Task details: Keep the pictures out. Write out every line of the listing exactly.

Data extracts:
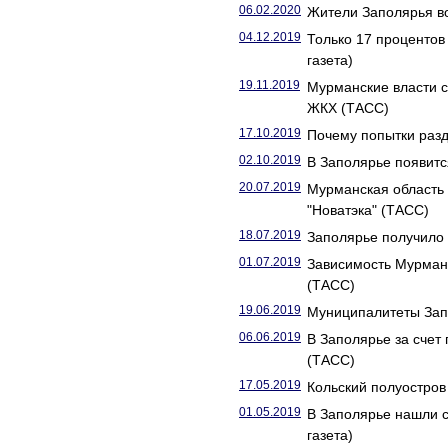
06.02.2020
Жители Заполярья во
04.12.2019
Только 17 проценто
газета)
19.11.2019
Мурманские власти 
ЖКХ (ТАСС)
17.10.2019
Почему попытки разд
02.10.2019
В Заполярье появитс
20.07.2019
Мурманская область 
"Новатэка" (ТАСС)
18.07.2019
Заполярье получило 
01.07.2019
Зависимость Мурманс
(ТАСС)
19.06.2019
Муниципалитеты Запо
06.06.2019
В Заполярье за счет
(ТАСС)
17.05.2019
Кольский полуостров 
01.05.2019
В Заполярье нашли с
газета)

Answer to this task:
06.02.2020
Жители Заполярья во
04.12.2019
Только 17 проценто
газета)
19.11.2019
Мурманские власти 
ЖКХ (ТАСС)
17.10.2019
Почему попытки разд
02.10.2019
В Заполярье появитс
20.07.2019
Мурманская область 
"Новатэка" (ТАСС)
18.07.2019
Заполярье получило 
01.07.2019
Зависимость Мурманс
(ТАСС)
19.06.2019
Муниципалитеты Запо
06.06.2019
В Заполярье за счет
(ТАСС)
17.05.2019
Кольский полуостров 
01.05.2019
В Заполярье нашли с
газета)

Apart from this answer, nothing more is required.